Print the entries below again exactly as they stand, but skip any picture.

____________________

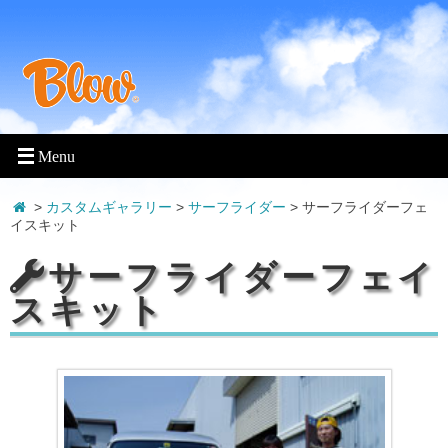
>
カスタムギャラリー
>
サーフライダー
>
サーフライダーフェ
イスキット
サーフライダーフェイ
スキット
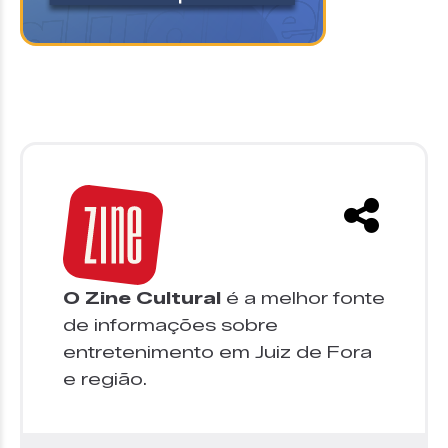
O Zine Cultural
é a melhor fonte
de informações sobre
entretenimento em Juiz de Fora
e região.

____________________

> **EXERCISE SOLUTION**
>
カスタムギャラリー
>
サーフライダー
>
サーフライダーフェ
イスキット
サーフライダーフェイ
スキット
O Zine Cultural
é a melhor fonte
de informações sobre
entretenimento em Juiz de Fora
e região.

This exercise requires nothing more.